To demonstrate histopathologic differences between the two groups by using image analyzer, we compared APWS with CPWS by three parameters such as vessel area, percentage of vascular area, and vessel depth. This is not objective data, but we thought it not a problem when viewing comparison of the two groups. In our study, we measured vessels to a depth of 1 mm from the dermoepidermal junction. The reason for selecting this upper depth is based on mathematical modeling which predicts that only ectatic blood vessels at a depth of less than 800–900µm contribute to the visual appearance of the color of PWS9,19. Another problem in measuring depth was that the epidermal base was not a straight line. Therefore we regarded that epidermal base was averaged into a straight line by roughly bisecting the line of papillary dermal tips and line of tip of rete ridges.
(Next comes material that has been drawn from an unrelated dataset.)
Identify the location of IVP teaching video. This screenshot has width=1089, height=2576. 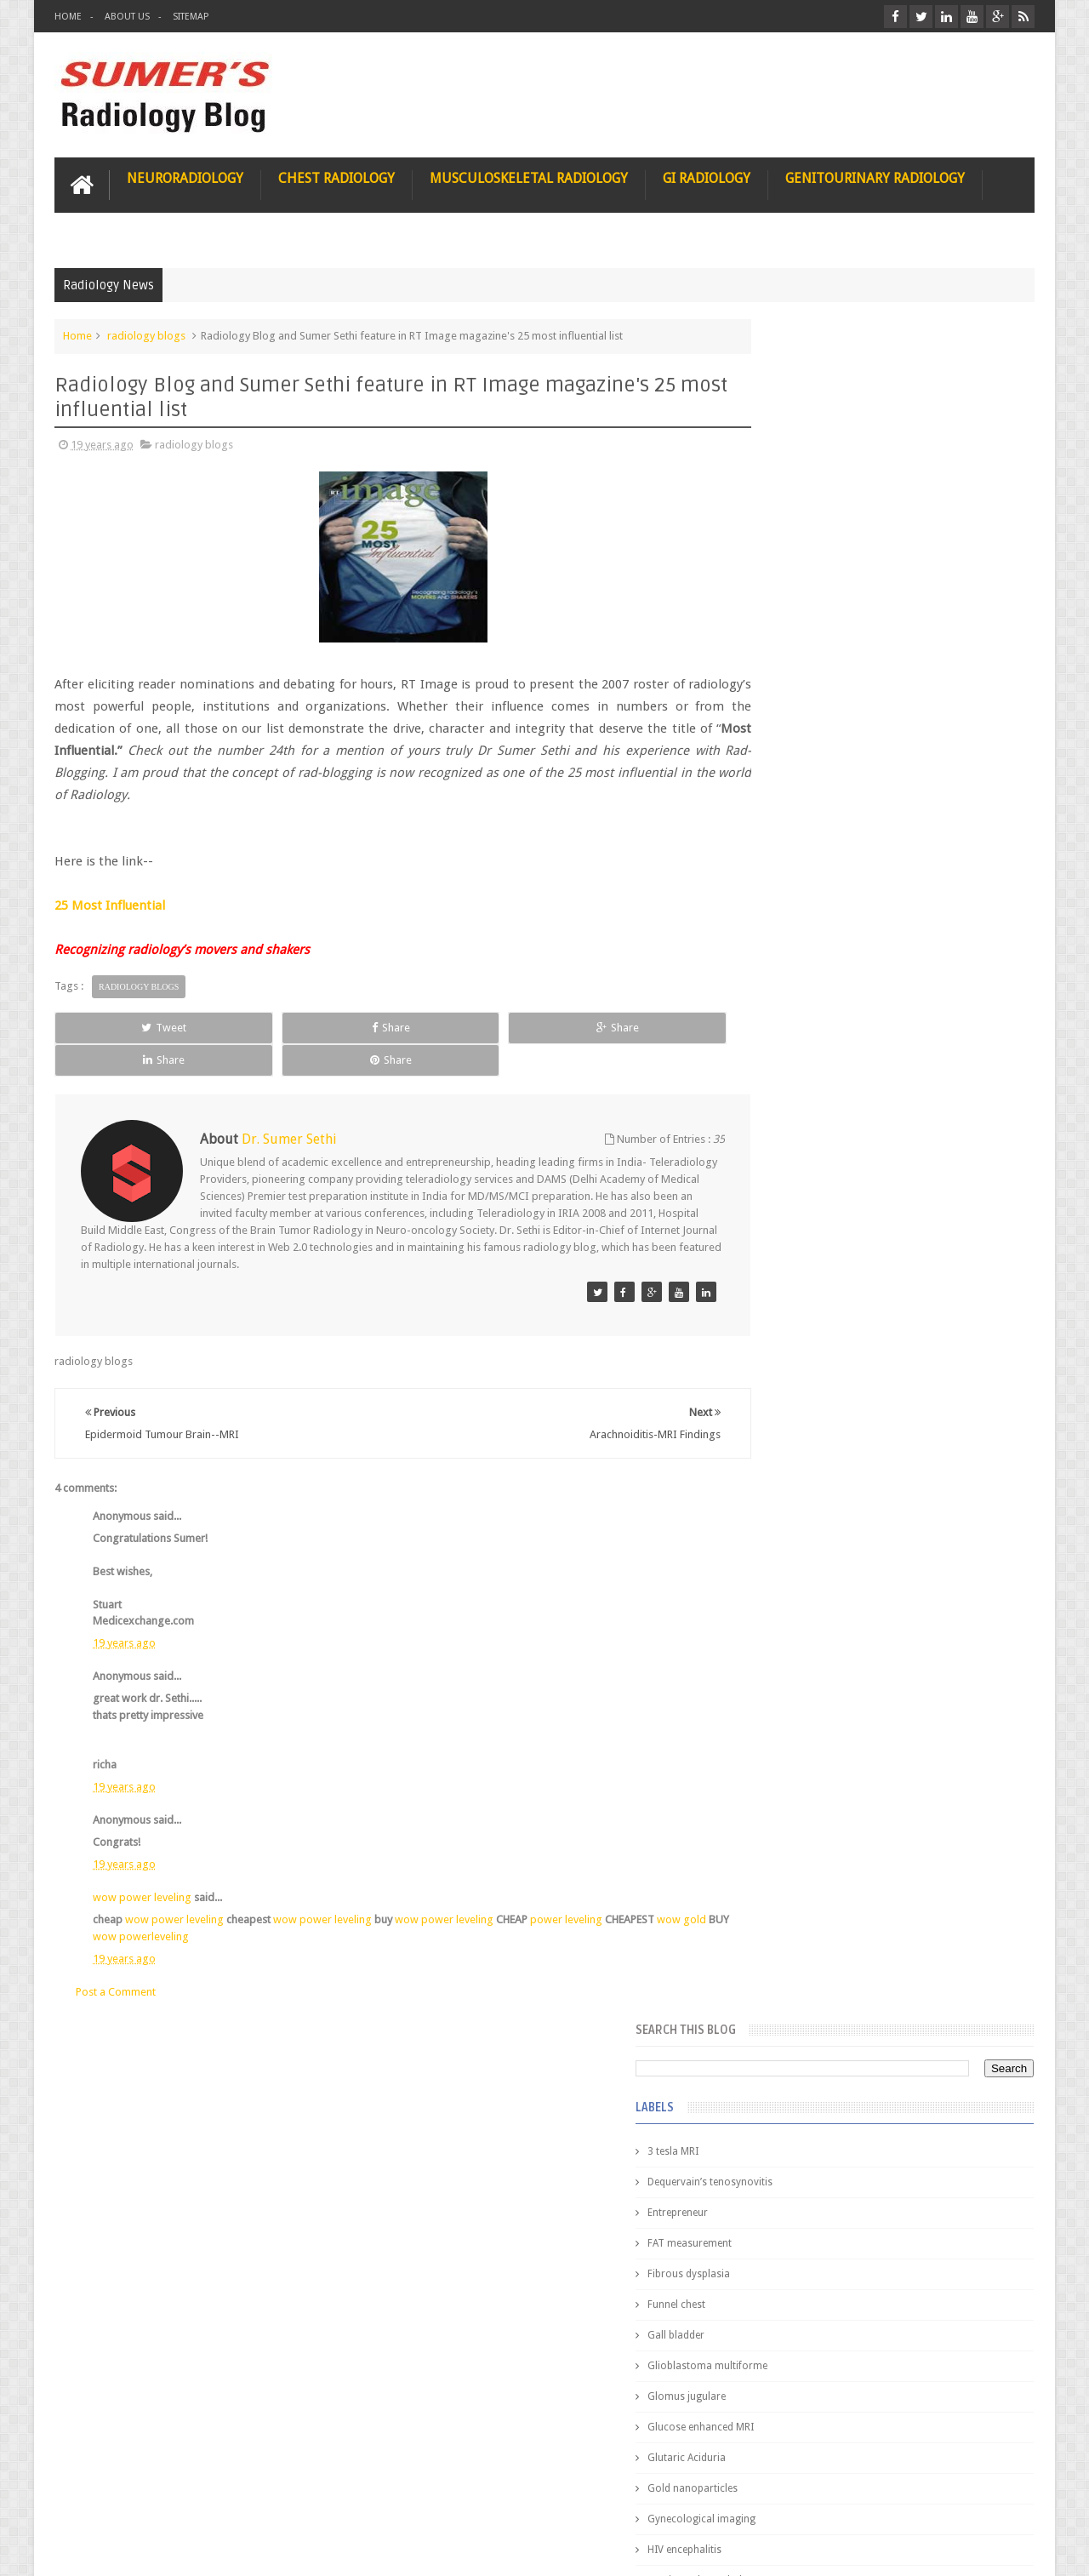 (795, 999).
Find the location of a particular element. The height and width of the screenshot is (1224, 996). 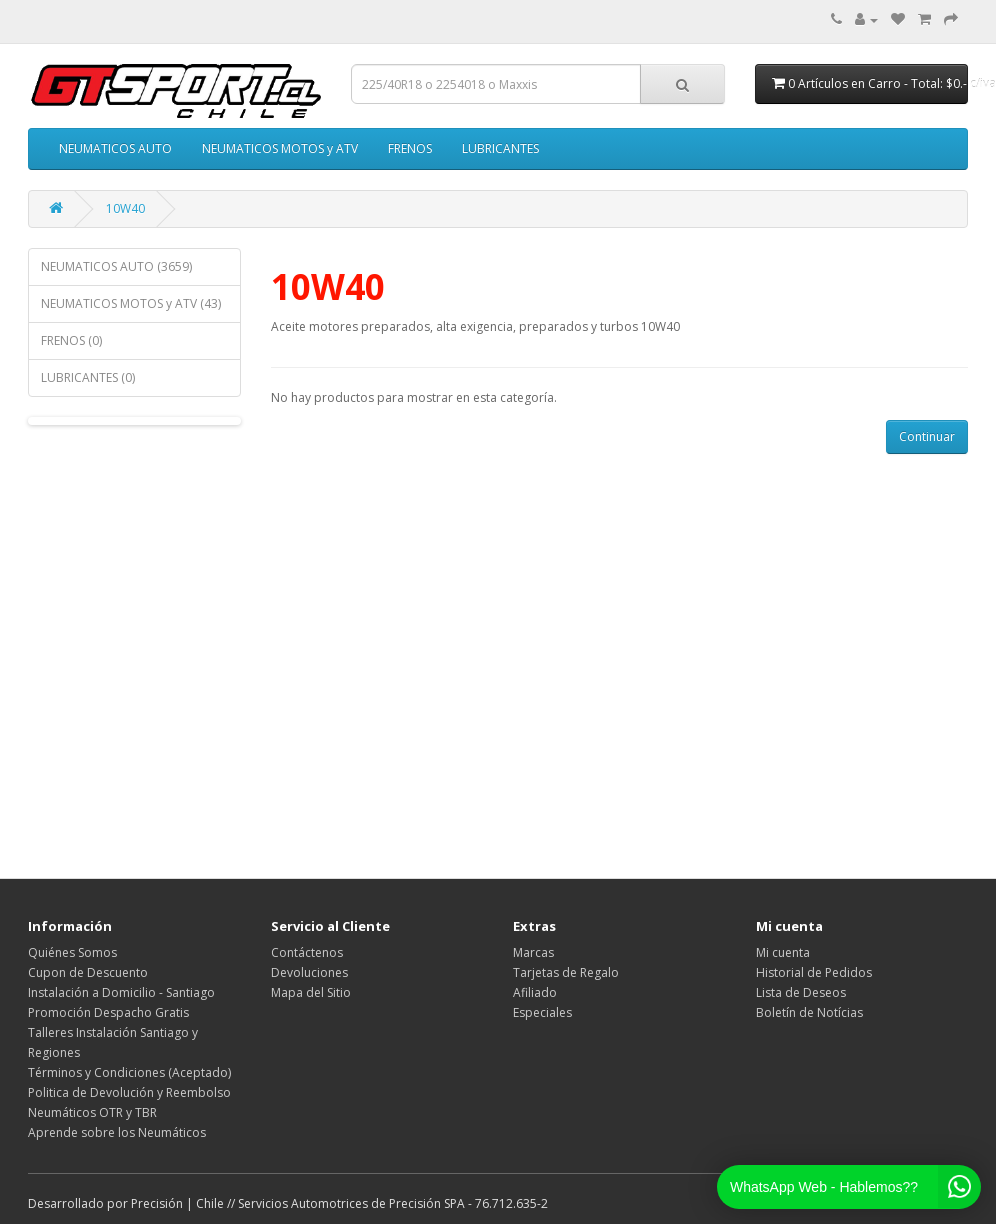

There were no statistically significant differences between APWS and CPWS. Limitations of this study such as small numbers of patients, only one biopsy specimen in each person, bias in method and so forth may affect the result.

In conclusion there were no significant histopathologic differences of variables between APWS and CPWS. We could neither find any histopathologic differences that had an influence on therapeutic results, nor suggest any factors that explain the possibility of better response in APWS to the laser. In order to establish, therefore, whether there is a difference in the therapeutic response of PDL between the two entities, further investigation of other factors not involved in this study such as vessel wall thickness, luminal erythrocytes contents and so on, will be needed.